◆ Materials provided
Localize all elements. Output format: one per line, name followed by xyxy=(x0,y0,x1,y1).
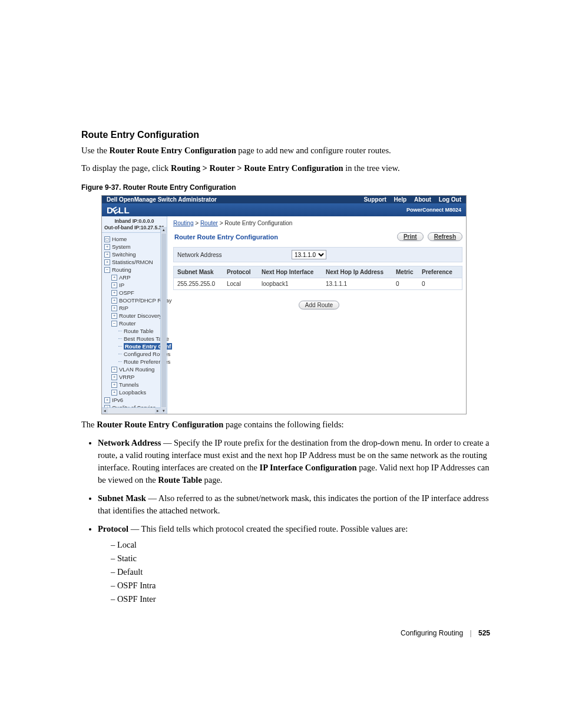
scroll-down-icon[interactable]: ▾ xyxy=(161,408,167,414)
sub-item: Default xyxy=(111,566,491,578)
expand-icon[interactable]: + xyxy=(111,367,117,373)
tree-vrrp[interactable]: +VRRP xyxy=(104,373,166,381)
tree-ip[interactable]: +IP xyxy=(104,281,166,289)
expand-icon[interactable]: + xyxy=(111,374,117,380)
text-bold: Router Route Entry Configuration xyxy=(97,420,223,429)
network-address-select[interactable]: 13.1.1.0 xyxy=(292,250,326,259)
scroll-right-icon[interactable]: ▸ xyxy=(155,408,161,414)
term: Subnet Mask xyxy=(98,493,146,503)
expand-icon[interactable]: + xyxy=(111,382,117,388)
sub-item: Static xyxy=(111,552,491,565)
expand-icon[interactable]: + xyxy=(111,282,117,288)
text: page to add new and configure router rou… xyxy=(236,146,391,155)
tree-label: ARP xyxy=(119,274,131,281)
ip-header: Inband IP:0.0.0.0 Out-of-band IP:10.27.5… xyxy=(102,216,167,233)
scroll-left-icon[interactable]: ◂ xyxy=(102,408,108,414)
tree-tunnels[interactable]: +Tunnels xyxy=(104,381,166,388)
expand-icon[interactable]: + xyxy=(111,290,117,296)
cell-metric: 0 xyxy=(396,281,419,287)
footer-section: Configuring Routing xyxy=(401,629,463,637)
cell-next-hop-interface: loopback1 xyxy=(262,281,323,287)
footer-separator: | xyxy=(470,629,472,637)
section-heading: Route Entry Configuration xyxy=(81,130,491,140)
tree-label: IPv6 xyxy=(112,397,123,403)
table-header-row: Subnet Mask Protocol Next Hop Interface … xyxy=(173,266,462,278)
tree-label: Home xyxy=(112,236,127,242)
breadcrumb: Routing > Router > Route Entry Configura… xyxy=(167,216,468,228)
refresh-button[interactable]: Refresh xyxy=(428,232,462,241)
tree-ipv6[interactable]: +IPv6 xyxy=(104,396,166,404)
tree-label: IP xyxy=(119,282,124,288)
tree-configured-routes[interactable]: Configured Routes xyxy=(104,350,166,358)
tree-router[interactable]: −Router xyxy=(104,319,166,327)
text: To display the page, click xyxy=(81,163,171,173)
oob-ip: Out-of-band IP:10.27.5.31 xyxy=(103,225,166,231)
dash: — xyxy=(128,524,141,533)
crumb-router[interactable]: Router xyxy=(200,220,218,226)
crumb-routing[interactable]: Routing xyxy=(173,220,193,226)
expand-icon[interactable]: + xyxy=(104,252,110,258)
text: page contains the following fields: xyxy=(223,420,343,429)
scroll-up-icon[interactable]: ▴ xyxy=(161,227,167,233)
tree-bootp[interactable]: +BOOTP/DHCP Relay xyxy=(104,297,166,304)
tree-arp[interactable]: +ARP xyxy=(104,274,166,281)
tree-label: RIP xyxy=(119,305,128,311)
protocol-values: Local Static Default OSPF Intra OSPF Int… xyxy=(111,539,491,605)
inband-ip: Inband IP:0.0.0.0 xyxy=(103,218,166,225)
tree-switching[interactable]: +Switching xyxy=(104,251,166,258)
product-name: PowerConnect M8024 xyxy=(406,207,461,213)
tree-label: Tunnels xyxy=(119,381,138,388)
tree-route-entry-conf[interactable]: Route Entry Conf xyxy=(104,342,166,350)
tree-label: System xyxy=(112,243,131,250)
dash: — xyxy=(146,493,158,503)
col-next-hop-interface: Next Hop Interface xyxy=(262,269,323,275)
collapse-icon[interactable]: − xyxy=(111,321,117,327)
expand-icon[interactable]: + xyxy=(111,298,117,304)
text-bold: Routing > Router > Route Entry Configura… xyxy=(171,163,343,173)
expand-icon[interactable]: + xyxy=(104,397,110,403)
collapse-icon[interactable]: − xyxy=(104,267,110,273)
tree-stats[interactable]: +Statistics/RMON xyxy=(104,258,166,266)
body-paragraph: The Router Route Entry Configuration pag… xyxy=(81,419,491,431)
tree-route-table[interactable]: Route Table xyxy=(104,327,166,335)
sidebar: Inband IP:0.0.0.0 Out-of-band IP:10.27.5… xyxy=(102,216,167,414)
tree-label: VLAN Routing xyxy=(119,366,154,373)
nav-about[interactable]: About xyxy=(414,196,431,203)
scrollbar-thumb[interactable] xyxy=(161,233,166,407)
expand-icon[interactable]: + xyxy=(111,275,117,281)
tree-home[interactable]: ▭Home xyxy=(104,235,166,243)
tree-route-preferences[interactable]: Route Preferences xyxy=(104,358,166,365)
expand-icon[interactable]: + xyxy=(111,305,117,311)
nav-logout[interactable]: Log Out xyxy=(439,196,461,203)
vertical-scrollbar[interactable]: ▴ ▾ xyxy=(160,227,167,414)
col-subnet-mask: Subnet Mask xyxy=(177,269,224,275)
dell-logo-icon: DELL xyxy=(107,205,130,215)
cell-subnet-mask: 255.255.255.0 xyxy=(177,281,224,287)
col-protocol: Protocol xyxy=(227,269,259,275)
print-button[interactable]: Print xyxy=(397,232,424,241)
figure-caption: Figure 9-37. Router Route Entry Configur… xyxy=(81,183,491,192)
expand-icon[interactable]: + xyxy=(104,259,110,265)
horizontal-scrollbar[interactable]: ◂ ▸ xyxy=(102,407,161,414)
col-preference: Preference xyxy=(422,269,458,275)
expand-icon[interactable]: + xyxy=(111,390,117,396)
term: Protocol xyxy=(98,524,128,533)
sub-item: OSPF Inter xyxy=(111,593,491,605)
add-route-button[interactable]: Add Route xyxy=(299,301,339,309)
expand-icon[interactable]: + xyxy=(104,244,110,250)
tree-loopbacks[interactable]: +Loopbacks xyxy=(104,388,166,396)
nav-help[interactable]: Help xyxy=(394,196,407,203)
tree-label: Switching xyxy=(112,251,136,258)
tree-best-routes[interactable]: Best Routes Table xyxy=(104,335,166,342)
cell-protocol: Local xyxy=(227,281,259,287)
nav-support[interactable]: Support xyxy=(363,196,386,203)
tree-routing[interactable]: −Routing xyxy=(104,266,166,274)
tree-vlan-routing[interactable]: +VLAN Routing xyxy=(104,365,166,373)
nav-tree: ▭Home +System +Switching +Statistics/RMO… xyxy=(102,233,167,414)
tree-system[interactable]: +System xyxy=(104,243,166,251)
window-titlebar: Dell OpenManage Switch Administrator Sup… xyxy=(102,196,466,203)
expand-icon[interactable]: + xyxy=(111,313,117,319)
tree-rip[interactable]: +RIP xyxy=(104,304,166,312)
tree-ospf[interactable]: +OSPF xyxy=(104,289,166,297)
tree-rdisc[interactable]: +Router Discovery xyxy=(104,312,166,319)
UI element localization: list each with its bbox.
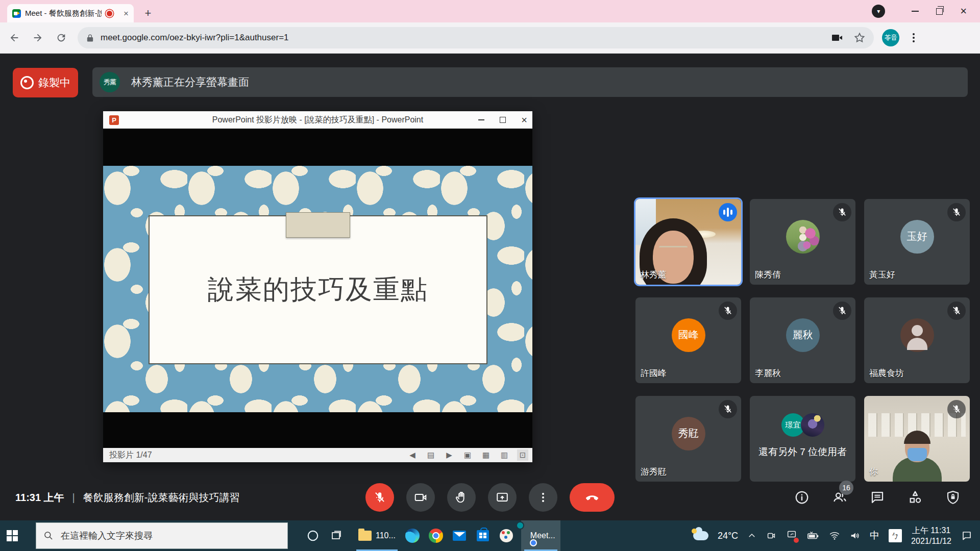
- participant-tile[interactable]: 玉好黃玉好: [864, 199, 970, 285]
- reload-icon[interactable]: [52, 29, 70, 47]
- participant-tile[interactable]: 林秀薰: [635, 199, 741, 285]
- paint-icon: [500, 529, 513, 542]
- slide-decoration-tab: [286, 212, 350, 238]
- task-view-button[interactable]: [325, 520, 348, 551]
- divider: |: [72, 492, 75, 504]
- omnibox[interactable]: meet.google.com/oez-bkyi-iwr?pli=1&authu…: [78, 27, 874, 48]
- taskbar-app-edge[interactable]: [401, 520, 424, 551]
- participants-panel-icon[interactable]: 16: [831, 489, 848, 506]
- tab-search-button[interactable]: ▾: [872, 5, 885, 18]
- taskbar-app-explorer-110[interactable]: 110...: [353, 520, 401, 551]
- bookmark-star-icon[interactable]: [853, 32, 866, 44]
- camera-in-use-icon[interactable]: [831, 32, 843, 44]
- browser-tabstrip: Meet - 餐飲服務創新-說菜藝 × + ▾ ×: [0, 0, 980, 22]
- activities-icon[interactable]: [906, 489, 924, 506]
- windows-taskbar: 在這裡輸入文字來搜尋 110... Meet... 24°C: [0, 520, 980, 551]
- slide-title: 說菜的技巧及重點: [208, 272, 428, 308]
- participant-photo-avatar: [786, 220, 820, 254]
- meet-favicon: [12, 9, 21, 18]
- present-screen-button[interactable]: [488, 483, 517, 512]
- participant-tile[interactable]: 國峰許國峰: [635, 297, 741, 383]
- shared-powerpoint-window: P PowerPoint 投影片放映 - [說菜的技巧及重點] - PowerP…: [103, 111, 532, 462]
- chat-icon[interactable]: [869, 489, 886, 506]
- ppt-window-title: PowerPoint 投影片放映 - [說菜的技巧及重點] - PowerPoi…: [103, 115, 532, 126]
- tray-expand-chevron-icon[interactable]: [747, 531, 756, 540]
- taskbar-app-mail[interactable]: [448, 520, 471, 551]
- browser-menu-icon[interactable]: [908, 33, 920, 42]
- previous-slide-icon[interactable]: ◀: [407, 449, 418, 461]
- overflow-avatars: 璟宜: [781, 413, 824, 437]
- meeting-details-icon[interactable]: [793, 489, 811, 506]
- tab-close-icon[interactable]: ×: [124, 9, 129, 18]
- action-center-icon[interactable]: [961, 530, 973, 542]
- normal-view-icon[interactable]: ▣: [462, 449, 473, 461]
- window-restore-button[interactable]: [936, 8, 943, 15]
- participant-tile[interactable]: 璟宜還有另外 7 位使用者: [750, 396, 855, 482]
- windows-logo-icon: [7, 530, 18, 541]
- window-minimize-button[interactable]: [912, 11, 919, 12]
- browser-profile-avatar[interactable]: 苓音: [882, 29, 899, 46]
- battery-icon[interactable]: [806, 529, 820, 542]
- taskbar-clock[interactable]: 上午 11:31 2021/11/12: [911, 525, 951, 546]
- participant-name: 你: [869, 466, 878, 478]
- participant-avatar: 秀屘: [672, 417, 705, 450]
- camera-active-tray-icon[interactable]: [766, 530, 777, 541]
- more-options-button[interactable]: [529, 483, 557, 512]
- store-icon: [477, 530, 489, 541]
- chrome-icon: [429, 529, 443, 543]
- reading-view-icon[interactable]: ▥: [499, 449, 510, 461]
- back-icon[interactable]: [5, 29, 23, 47]
- notification-dot: [794, 538, 799, 543]
- participant-tile[interactable]: 你: [864, 396, 970, 482]
- window-close-button[interactable]: ×: [960, 6, 967, 17]
- ppt-minimize-button[interactable]: [478, 119, 484, 120]
- taskbar-app-paint[interactable]: [495, 520, 518, 551]
- cortana-button[interactable]: [301, 520, 325, 551]
- forward-icon[interactable]: [29, 29, 47, 47]
- lock-icon: [86, 34, 94, 42]
- taskbar-app-meet[interactable]: Meet...: [521, 520, 560, 551]
- ppt-close-button[interactable]: ×: [521, 115, 527, 125]
- wifi-icon[interactable]: [829, 530, 840, 541]
- mail-icon: [453, 531, 466, 541]
- participant-tile[interactable]: 麗秋李麗秋: [750, 297, 855, 383]
- volume-icon[interactable]: [849, 530, 861, 541]
- grid-view-icon[interactable]: ▦: [480, 449, 492, 461]
- next-slide-icon[interactable]: ▶: [444, 449, 455, 461]
- mic-muted-button[interactable]: [365, 483, 394, 512]
- pin-toolbar-icon[interactable]: ⊡: [517, 449, 528, 461]
- participant-tile[interactable]: 福農食坊: [864, 297, 970, 383]
- raise-hand-button[interactable]: [447, 483, 476, 512]
- ppt-maximize-button[interactable]: [500, 117, 506, 123]
- meeting-clock: 11:31 上午: [15, 491, 64, 505]
- wireless-display-icon[interactable]: [786, 529, 797, 542]
- participant-avatar: 麗秋: [786, 318, 820, 352]
- participant-name: 陳秀倩: [755, 269, 781, 281]
- taskbar-app-chrome[interactable]: [424, 520, 448, 551]
- clock-date: 2021/11/12: [911, 536, 951, 546]
- ime-language-indicator[interactable]: 中: [870, 529, 879, 542]
- notes-icon[interactable]: ▤: [425, 449, 436, 461]
- taskbar-search-input[interactable]: 在這裡輸入文字來搜尋: [36, 522, 288, 549]
- ime-key-indicator[interactable]: ㄅ: [889, 529, 902, 542]
- presenter-avatar: 秀薰: [100, 72, 120, 92]
- host-controls-icon[interactable]: [944, 489, 962, 506]
- weather-icon[interactable]: [693, 531, 708, 540]
- participant-name: 許國峰: [641, 367, 667, 379]
- taskbar-app-store[interactable]: [471, 520, 495, 551]
- mic-muted-icon: [947, 400, 966, 418]
- participant-tile[interactable]: 秀屘游秀屘: [635, 396, 741, 482]
- end-call-button[interactable]: [570, 483, 615, 512]
- mic-muted-icon: [833, 203, 851, 221]
- weather-temperature[interactable]: 24°C: [718, 531, 738, 541]
- new-tab-button[interactable]: +: [141, 6, 155, 20]
- mic-muted-icon: [947, 203, 966, 221]
- meeting-title: 餐飲服務創新-說菜藝術與技巧講習: [83, 491, 240, 505]
- slide-canvas: 說菜的技巧及重點: [103, 166, 532, 412]
- start-button[interactable]: [0, 520, 24, 551]
- browser-tab-meet[interactable]: Meet - 餐飲服務創新-說菜藝 ×: [7, 4, 134, 22]
- notification-text: 林秀薰正在分享螢幕畫面: [131, 75, 249, 89]
- recording-badge: 錄製中: [13, 68, 78, 97]
- participant-tile[interactable]: 陳秀倩: [750, 199, 855, 285]
- camera-button[interactable]: [406, 483, 435, 512]
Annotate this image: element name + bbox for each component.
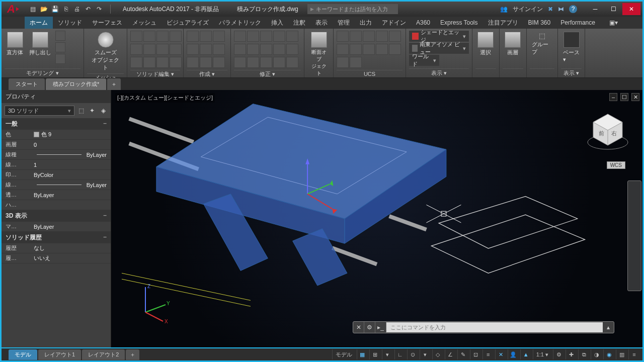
menu-tab[interactable]: Performance bbox=[555, 17, 600, 28]
tool-icon[interactable] bbox=[286, 57, 298, 68]
property-row[interactable]: 線…1 bbox=[2, 160, 111, 170]
command-line[interactable]: ✕ ⚙ ▸_ ▴ bbox=[353, 321, 614, 333]
tool-icon[interactable] bbox=[170, 57, 182, 68]
extrude-button[interactable]: 押し出し bbox=[27, 31, 53, 57]
status-icon[interactable]: ▾ bbox=[382, 349, 393, 359]
object-type-select[interactable]: 3D ソリッド bbox=[5, 106, 74, 116]
navigation-bar[interactable] bbox=[627, 180, 641, 291]
tool-icon[interactable] bbox=[363, 31, 375, 42]
viewcube[interactable]: 前右 bbox=[585, 110, 630, 155]
tool-icon[interactable] bbox=[286, 44, 298, 55]
tool-icon[interactable] bbox=[376, 31, 388, 42]
a360-icon[interactable]: ⧓ bbox=[558, 6, 564, 13]
panel-modify[interactable]: 修正 ▾ bbox=[234, 70, 301, 78]
menu-tab[interactable]: メッシュ bbox=[127, 17, 162, 29]
visual-style-dropdown[interactable]: シェードとエッジ bbox=[409, 31, 469, 42]
panel-modeling[interactable]: モデリング ▾ bbox=[5, 68, 80, 77]
property-row[interactable]: 線…ByLayer bbox=[2, 180, 111, 190]
tool-icon[interactable] bbox=[247, 44, 259, 55]
model-view[interactable] bbox=[111, 90, 642, 347]
tool-icon[interactable] bbox=[55, 54, 65, 64]
menu-tab[interactable]: 出力 bbox=[355, 17, 377, 29]
menu-tab[interactable]: 管理 bbox=[333, 17, 355, 29]
selection-button[interactable]: 選択 bbox=[475, 31, 496, 57]
status-icon[interactable]: ◉ bbox=[603, 349, 614, 359]
qat-saveas-icon[interactable]: ⎘ bbox=[62, 5, 70, 13]
maximize-button[interactable]: ☐ bbox=[604, 3, 622, 15]
add-layout-button[interactable]: ＋ bbox=[126, 349, 139, 360]
cmd-history-icon[interactable]: ▴ bbox=[603, 322, 614, 333]
tool-icon[interactable] bbox=[286, 31, 298, 42]
tool-icon[interactable] bbox=[213, 44, 225, 55]
tool-icon[interactable] bbox=[247, 57, 259, 68]
tool-icon[interactable] bbox=[234, 44, 246, 55]
layout-tab[interactable]: モデル bbox=[9, 349, 37, 360]
snap-toggle[interactable]: ⊞ bbox=[369, 349, 380, 359]
tool-icon[interactable] bbox=[187, 57, 199, 68]
layout-tab[interactable]: レイアウト2 bbox=[82, 349, 125, 360]
status-icon[interactable]: ◑ bbox=[591, 349, 602, 359]
layout-tab[interactable]: レイアウト1 bbox=[38, 349, 81, 360]
cmd-opts-icon[interactable]: ⚙ bbox=[364, 322, 375, 333]
help-icon[interactable]: ? bbox=[569, 5, 577, 13]
panel-ucs[interactable]: UCS bbox=[337, 70, 403, 77]
tool-icon[interactable] bbox=[234, 57, 246, 68]
tool-icon[interactable] bbox=[170, 44, 182, 55]
ucs-world-dropdown[interactable] bbox=[350, 57, 362, 68]
wcs-badge[interactable]: WCS bbox=[607, 161, 625, 169]
property-row[interactable]: 透…ByLayer bbox=[2, 190, 111, 200]
property-row[interactable]: ハ… bbox=[2, 200, 111, 210]
property-row[interactable]: マ…ByLayer bbox=[2, 222, 111, 232]
tool-icon[interactable] bbox=[200, 57, 212, 68]
qat-new-icon[interactable]: ▤ bbox=[29, 5, 37, 13]
tool-icon[interactable] bbox=[376, 44, 388, 55]
qat-save-icon[interactable]: 💾 bbox=[51, 5, 59, 13]
tool-icon[interactable] bbox=[55, 31, 65, 41]
tool-icon[interactable] bbox=[350, 31, 362, 42]
menu-tab[interactable]: パラメトリック bbox=[214, 17, 266, 29]
tool-icon[interactable] bbox=[350, 44, 362, 55]
tool-icon[interactable] bbox=[156, 31, 169, 42]
menu-tab[interactable]: サーフェス bbox=[87, 17, 127, 29]
tool-icon[interactable] bbox=[389, 31, 401, 42]
info-search-input[interactable]: キーワードまたは語句を入力 bbox=[307, 4, 398, 14]
menu-tab[interactable]: 表示 bbox=[310, 17, 333, 29]
status-icon[interactable]: ▾ bbox=[420, 349, 431, 359]
vp-close-icon[interactable]: ✕ bbox=[631, 93, 639, 101]
menu-tab[interactable]: BIM 360 bbox=[523, 17, 556, 28]
tool-icon[interactable] bbox=[130, 57, 142, 68]
exchange-icon[interactable]: ✖ bbox=[548, 6, 553, 13]
new-tab-button[interactable]: ＋ bbox=[107, 78, 121, 90]
status-icon[interactable]: ✚ bbox=[566, 349, 577, 359]
property-row[interactable]: 印…ByColor bbox=[2, 170, 111, 180]
tool-icon[interactable] bbox=[260, 44, 272, 55]
tool-icon[interactable] bbox=[234, 31, 246, 42]
property-row[interactable]: 線種ByLayer bbox=[2, 150, 111, 160]
section-general[interactable]: 一般 bbox=[2, 118, 111, 130]
tool-icon[interactable] bbox=[200, 31, 212, 42]
smooth-object-button[interactable]: スムーズ オブジェクト bbox=[87, 31, 124, 72]
viewport-label[interactable]: [-][カスタム ビュー][シェードとエッジ] bbox=[115, 93, 215, 103]
tool-icon[interactable] bbox=[273, 44, 285, 55]
anno-scale[interactable]: 1:1 ▾ bbox=[533, 349, 551, 359]
property-row[interactable]: 色色 9 bbox=[2, 130, 111, 140]
menu-tab[interactable]: ビジュアライズ bbox=[162, 17, 214, 29]
property-row[interactable]: 履歴なし bbox=[2, 243, 111, 253]
property-row[interactable]: 画層0 bbox=[2, 140, 111, 150]
select-object-icon[interactable]: ◈ bbox=[99, 106, 108, 115]
section-3d[interactable]: 3D 表示 bbox=[2, 210, 111, 222]
layers-button[interactable]: 画層 bbox=[503, 31, 523, 57]
tool-icon[interactable] bbox=[337, 57, 349, 68]
tool-icon[interactable] bbox=[389, 44, 401, 55]
status-icon[interactable]: ∠ bbox=[445, 349, 456, 359]
tool-icon[interactable] bbox=[273, 57, 285, 68]
toggle-pim-icon[interactable]: ⬚ bbox=[76, 106, 86, 115]
tool-icon[interactable] bbox=[273, 31, 285, 42]
ribbon-opts[interactable]: ▣▾ bbox=[604, 17, 623, 28]
menu-tab[interactable]: 挿入 bbox=[266, 17, 288, 29]
menu-tab[interactable]: 注釈 bbox=[288, 17, 310, 29]
tool-icon[interactable] bbox=[337, 44, 349, 55]
vp-minimize-icon[interactable]: – bbox=[609, 93, 617, 101]
panel-view[interactable]: 表示 ▾ bbox=[409, 68, 469, 77]
tool-icon[interactable] bbox=[143, 57, 155, 68]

◆ Exercise aim
Copy out the lines above with "panel" in them.

◆ Answer
- participants-panel-icon[interactable]: 16: [831, 489, 848, 506]
panel-modify[interactable]: 修正 ▾ bbox=[234, 70, 301, 78]
panel-modeling[interactable]: モデリング ▾ bbox=[5, 68, 80, 77]
panel-ucs[interactable]: UCS bbox=[337, 70, 403, 77]
panel-view[interactable]: 表示 ▾ bbox=[409, 68, 469, 77]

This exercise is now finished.